The pipeline has four parts, each of which provide different but related information on how in vitro systems match in vivo development.
- Transition mapping to a spatiotemporal atlas of human brain development: This method performs serialized differential expression between any two time points defined in the in vivo atlas (this is pre-calculated prior to your submission). Differential expression between the in vitro system you upload is also performed. Genes are ranked by their –log10(p-value) multiplied by the sign of effect to account for up-regulated or down-regulated genes. The similarity between in vitro and in vivo genes are compared using the rank rank hypergeometric overlap test (RRHO). This can be used to determine how well in vitro systems match in vivo, and the in vivo temporal transition which best reflects the in vitro transition. The actual time periods of development that correspond to the labeled periods are found in our paper and were originally defined in Table 1 of the in vivo atlas paper.
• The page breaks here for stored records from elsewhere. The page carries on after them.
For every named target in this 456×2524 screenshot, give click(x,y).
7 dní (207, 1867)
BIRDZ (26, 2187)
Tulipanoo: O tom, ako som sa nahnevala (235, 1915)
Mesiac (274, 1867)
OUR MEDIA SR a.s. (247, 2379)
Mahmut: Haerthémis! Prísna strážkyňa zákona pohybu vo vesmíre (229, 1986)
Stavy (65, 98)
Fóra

- Transition mapping to a laminar atlas of human brain transcriptomes: This method is similar to the above except that it uses a laminar atlas of human brain rather than a temporal atlas.
- Individual sample prediction of regional and temporal identity through the machine learning framework called CoNTExT: This method use a multi label multi class machine learning algorithm to predict at the individual sample level what the temporal and spatial identity of each sample is. All samples, even if they are not brain, will match to some brain region and temporal identity. You should use caution when interpreting any low matching samples. For a quantification of how much to trust CoNTExT based on transition mapping, see Figure S4 from our paper.
- Preservation of modules defined in a spatiotemporal atlas of human brain development: This method looks at how well preserved in vivo network architecture is within an in vitro system that you upload. This uses module preservation. Interpretation of the different modules is found in Table 1 and Figure 5 of the manuscript.
All four parts of the framework are complementary, but provide different information. Transition mapping provides a global look at transcriptomic matching between an in vitro system and in vivo development. It is mainly driven by differentiation, as evidenced by the GO ontologies of highest overlapping point. Although the input data to transition mapping is from cortex, the processes of synaptogenesis, neurogenesis and cell division are not specific to cortex so transition mapping should not be considered a regional identity tool. Using human in vivo cerebellar or striatal data as input to transition mapping, for example, still shows a high degree of in vitro matching with the cortical phNPCs. CoNTExT is a useful framework for individual sample prediction of temporal and regional identity. One strong caveat to its use is that the algorithm must classify a sample into one of the defined regions or time periods, even if it matches none of them (for example lung tissue). As such, its use should be based on a level of in vivo matching we define by simulation in Figure S4 of the paper. That said, CoNTExT is an incredibly powerful classification system that will allow regional and temporal identification at the individual sample level. Finally, though CoNTExT and transition mapping are good global evaluations they do not indicate the specific molecular pathways that are similar or different from in vivo development. Module preservation is a well-validated system to determine the specific functional processes that are preserved in vitro. For those processes not conserved, modifying the expression of key hub genes in the process through exogenous factors like small molecules or endogenous factors like gene expression may allow better in vivo modeling.